§ EXERCISE REQUIREMENTS
Your answer should consist of the lines in the following data that contain "Jägareförbundet".

──────── RAW DATA

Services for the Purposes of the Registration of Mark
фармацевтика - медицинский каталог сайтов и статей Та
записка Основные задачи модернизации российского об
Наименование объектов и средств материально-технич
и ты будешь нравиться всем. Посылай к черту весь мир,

────────────────
──────── RAW DATA

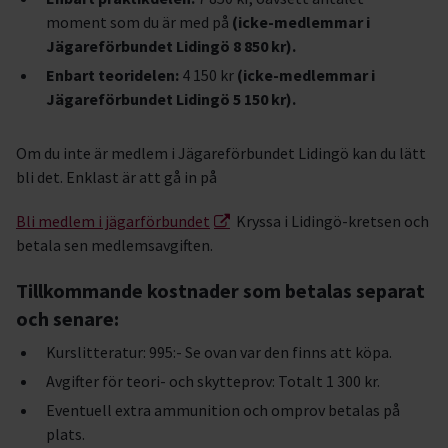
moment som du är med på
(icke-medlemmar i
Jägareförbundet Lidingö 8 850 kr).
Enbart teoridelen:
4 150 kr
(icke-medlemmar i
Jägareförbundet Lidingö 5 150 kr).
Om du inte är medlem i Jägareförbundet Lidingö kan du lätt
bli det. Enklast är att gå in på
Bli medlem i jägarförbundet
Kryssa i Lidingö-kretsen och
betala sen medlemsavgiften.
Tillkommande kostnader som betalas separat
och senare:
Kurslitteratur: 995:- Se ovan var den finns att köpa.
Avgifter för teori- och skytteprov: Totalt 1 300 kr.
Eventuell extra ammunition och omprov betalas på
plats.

────────────────

§ ANSWER FOR THIS EXERCISE
Jägareförbundet Lidingö 8 850 kr).
Jägareförbundet Lidingö 5 150 kr).
Om du inte är medlem i Jägareförbundet Lidingö kan du lätt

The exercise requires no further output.